Psychological Assessment of Share buyback Programs

Psychological Assessment

Psychological Assessment; Share buybacks mostly done for Nefarious reasons

The “safe harbour” rule passed in 1982, allowed the corporate world to perpetuate the biggest scam on the unsuspecting American populace.  The Harvard Business Review seems to concur with this assessment

Five years after the official end of the Great Recession, corporate profits are high, and the stock market is booming. Yet most Americans are not sharing in the recovery. While the top 0.1% of income recipients—which include most of the highest-ranking corporate executives—reap almost all the income gains, good jobs keep disappearing, and new employment opportunities tend to be insecure and underpaid. Corporate profitability is not translating into widespread economic prosperity.

This act allows insiders to use valuable company resources to repurchase shares without having to face charges of manipulating the price of their shares. It is a win-win situation; getting paid to do nothing while making it look like you are doing something.  This is an evil way to boost Earnings per share (EPS).

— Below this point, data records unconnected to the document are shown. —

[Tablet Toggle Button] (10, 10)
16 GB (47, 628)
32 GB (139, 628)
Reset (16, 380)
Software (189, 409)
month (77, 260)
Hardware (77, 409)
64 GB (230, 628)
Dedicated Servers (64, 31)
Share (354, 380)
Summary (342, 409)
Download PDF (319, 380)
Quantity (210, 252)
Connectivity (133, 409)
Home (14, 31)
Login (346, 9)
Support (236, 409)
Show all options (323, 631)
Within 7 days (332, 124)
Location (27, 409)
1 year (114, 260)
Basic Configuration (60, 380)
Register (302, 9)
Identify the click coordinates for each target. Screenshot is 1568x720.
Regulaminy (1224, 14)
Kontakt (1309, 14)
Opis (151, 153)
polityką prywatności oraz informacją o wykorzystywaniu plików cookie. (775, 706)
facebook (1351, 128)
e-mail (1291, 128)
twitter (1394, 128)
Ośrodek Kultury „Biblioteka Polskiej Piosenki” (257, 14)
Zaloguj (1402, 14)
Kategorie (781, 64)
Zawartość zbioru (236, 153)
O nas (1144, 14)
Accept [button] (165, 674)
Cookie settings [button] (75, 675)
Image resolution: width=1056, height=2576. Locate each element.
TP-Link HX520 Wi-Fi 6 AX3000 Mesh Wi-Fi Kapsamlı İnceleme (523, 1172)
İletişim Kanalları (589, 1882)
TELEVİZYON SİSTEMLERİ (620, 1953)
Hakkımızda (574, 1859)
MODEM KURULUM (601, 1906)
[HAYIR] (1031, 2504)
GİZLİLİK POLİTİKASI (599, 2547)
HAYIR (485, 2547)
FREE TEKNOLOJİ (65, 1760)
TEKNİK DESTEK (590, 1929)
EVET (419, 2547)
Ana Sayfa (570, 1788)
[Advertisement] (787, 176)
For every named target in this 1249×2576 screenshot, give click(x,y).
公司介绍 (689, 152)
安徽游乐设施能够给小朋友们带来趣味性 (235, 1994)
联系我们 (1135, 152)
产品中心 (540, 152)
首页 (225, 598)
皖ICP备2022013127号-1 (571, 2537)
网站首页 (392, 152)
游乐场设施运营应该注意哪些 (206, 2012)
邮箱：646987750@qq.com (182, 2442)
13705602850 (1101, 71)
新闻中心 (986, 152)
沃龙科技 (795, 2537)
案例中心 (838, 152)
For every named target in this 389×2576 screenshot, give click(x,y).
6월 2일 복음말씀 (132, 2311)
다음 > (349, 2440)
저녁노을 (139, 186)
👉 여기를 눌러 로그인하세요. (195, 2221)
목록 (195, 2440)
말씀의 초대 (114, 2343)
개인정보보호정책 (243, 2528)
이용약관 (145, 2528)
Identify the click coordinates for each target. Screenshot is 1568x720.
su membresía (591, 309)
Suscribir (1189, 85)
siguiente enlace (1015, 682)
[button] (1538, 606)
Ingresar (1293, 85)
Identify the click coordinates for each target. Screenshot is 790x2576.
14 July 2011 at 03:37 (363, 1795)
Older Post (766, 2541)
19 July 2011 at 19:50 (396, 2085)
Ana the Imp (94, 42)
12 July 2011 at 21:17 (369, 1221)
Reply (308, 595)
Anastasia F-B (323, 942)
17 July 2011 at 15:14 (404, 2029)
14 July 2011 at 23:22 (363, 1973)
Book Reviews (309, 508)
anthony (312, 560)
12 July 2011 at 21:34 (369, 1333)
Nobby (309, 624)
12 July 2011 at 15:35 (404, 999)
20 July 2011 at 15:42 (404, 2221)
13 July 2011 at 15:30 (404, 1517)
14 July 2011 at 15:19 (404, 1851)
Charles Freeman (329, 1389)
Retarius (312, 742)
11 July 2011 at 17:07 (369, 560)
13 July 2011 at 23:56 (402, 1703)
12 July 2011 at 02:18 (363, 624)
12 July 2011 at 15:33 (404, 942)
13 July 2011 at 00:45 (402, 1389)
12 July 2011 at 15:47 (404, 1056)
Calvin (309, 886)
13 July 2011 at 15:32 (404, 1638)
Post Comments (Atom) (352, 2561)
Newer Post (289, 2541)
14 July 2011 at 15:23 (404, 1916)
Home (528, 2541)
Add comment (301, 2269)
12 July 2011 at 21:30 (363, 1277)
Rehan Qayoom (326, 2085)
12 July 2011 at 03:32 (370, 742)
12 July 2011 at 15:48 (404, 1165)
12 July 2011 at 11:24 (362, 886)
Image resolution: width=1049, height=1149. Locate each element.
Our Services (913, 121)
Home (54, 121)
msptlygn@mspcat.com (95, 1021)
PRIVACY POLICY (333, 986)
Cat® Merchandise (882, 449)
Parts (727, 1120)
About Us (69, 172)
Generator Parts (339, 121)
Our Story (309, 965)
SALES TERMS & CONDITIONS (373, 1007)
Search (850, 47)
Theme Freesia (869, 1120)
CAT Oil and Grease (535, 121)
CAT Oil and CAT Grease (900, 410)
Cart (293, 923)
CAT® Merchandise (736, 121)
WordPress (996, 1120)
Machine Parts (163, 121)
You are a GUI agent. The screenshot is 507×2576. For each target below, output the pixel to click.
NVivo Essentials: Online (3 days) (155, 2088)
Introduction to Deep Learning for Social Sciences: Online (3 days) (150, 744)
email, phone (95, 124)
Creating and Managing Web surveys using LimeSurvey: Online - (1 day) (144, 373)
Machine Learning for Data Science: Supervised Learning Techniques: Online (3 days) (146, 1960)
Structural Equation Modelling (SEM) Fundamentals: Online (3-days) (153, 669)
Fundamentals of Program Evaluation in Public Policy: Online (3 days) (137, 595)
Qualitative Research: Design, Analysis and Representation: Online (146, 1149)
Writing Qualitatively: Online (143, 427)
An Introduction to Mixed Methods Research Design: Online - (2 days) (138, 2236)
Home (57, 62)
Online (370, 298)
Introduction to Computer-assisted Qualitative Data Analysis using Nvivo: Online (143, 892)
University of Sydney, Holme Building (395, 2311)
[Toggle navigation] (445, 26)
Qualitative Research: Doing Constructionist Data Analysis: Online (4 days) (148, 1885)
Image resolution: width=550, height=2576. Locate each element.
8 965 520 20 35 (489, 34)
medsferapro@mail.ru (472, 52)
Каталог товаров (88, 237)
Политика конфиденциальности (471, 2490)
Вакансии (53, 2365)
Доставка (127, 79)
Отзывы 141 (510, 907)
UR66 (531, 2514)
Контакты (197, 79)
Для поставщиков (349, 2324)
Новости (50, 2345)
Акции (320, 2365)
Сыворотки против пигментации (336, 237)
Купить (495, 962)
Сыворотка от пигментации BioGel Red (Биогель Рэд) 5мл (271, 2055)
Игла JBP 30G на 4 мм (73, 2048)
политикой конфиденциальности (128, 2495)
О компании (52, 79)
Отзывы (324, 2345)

Share buybacks fall in the Grey Zone

A growing number of individuals are voicing concern over the widespread use of this fraudulent method of increasing EPS

Senators Elizabeth Warren and Tammy Baldwin both share the sentiment that stock buybacks should be forbidden by the SEC because they are a form of market manipulation.

Senator Baldwin issued the following statement in regards to share buybacks:

In 1982, when the Securities and Exchange Commission (SEC) issued a rule to provide ‘safe harbor’ from manipulation liability, buybacks were near zero. Last year, over $500 billion was spent on share repurchases.

Senator Warren also shares a similar sentiment

“These buybacks were treated as stock manipulation for decades because that is exactly what they are,” she said. “The SEC needs to recognize that.”

Does the SEC recognize that; apparently not as the SEC admits it not monitoring stock buybacks to prevent manipulation?  SEC chair Mary White made the following comments in response to a letter addressed from Senator Baldwin

“Performing data analyses for issuer stock repurchases presents significant challenges,” White writes, “because detailed trading data regarding repurchases is not currently available.”

White goes on to state that “because Rule 10b-18 is a voluntary, safe harbor, issuers cannot violate this rule.”

Top Investors Join the chorus

Brian Reynolds Chief Market Strategist at New Albion Partners:

 “Pension funds have to make 7.5%,” so they are putting their money “in these levered credit funds that mimic Long-Term Capital Management in the 1990s.” Those funds, in turn, “buy enormous amounts of corporate bonds from companies which put cash onto company balance sheets…and they use it to jack their stock price up, either through buybacks or mergers and acquisitions…It’s just a daisy chain of financial engineering, and it’s probably going to intensify in coming years.”   

Stanley Druckenmiller:

“If you’re running a business for the long term, the last thing you should be doing is borrowing money to buy back stock.”

Druckenmiller told CNBC in March that he is extremely concerned about the doubling in U.S. corporate debt to roughly $7 trillion, up from about $3.5 trillion in 2007. “Most of that mix has been in more highly leveraged stuff,” he said. “And if you look at what corporations have been using it for, it’s all financial engineering.”

Larry Fink, CEO of BlackRock

 “It is critical … to understand that corporate leaders’ duty of care and loyalty is not to every investor or trader who owns their companies’ shares at any moment in time, but to the company and its long-term owners,” Fink wrote in the letter, dated March 31, 2015.

James Montier:

He labels share buybacks as the The World’s Dumbest Idea,”.  He states that shareholders are not providing capital to corporations but are instead extracting it and demonstrates that since 1980 public companies have repurchased more equity than they have issued.

Harvard Business review stated the following in article title profits without prosperity

In 2012 the 500 highest-paid executives named in proxy statements of U.S. public companies received, on average, $30.3 million each; 42% of their compensation came from stock options and 41% from stock awards. By increasing the demand for a company’s shares, open-market buybacks automatically lift its stock price, even if only temporarily, and can enable the company to hit quarterly earnings per share (EPS) targets. Full Story

The old way of increasing EPS was to increase profits, but the cunning and gray method is to decrease the number of outstanding shares.  In the current environment, where real profits are not easy to achieve, taking this route provides unscrupulous individuals in the corporate world with an easy fix.

In a recent report, CNN money states that that dividend and stock buybacks will new a new high of $ one trillion in 2015.  Gold Sachs is expecting that number to surge for 2016; they state this number will increase by 7% in 2016, surpassing the one trillion mark.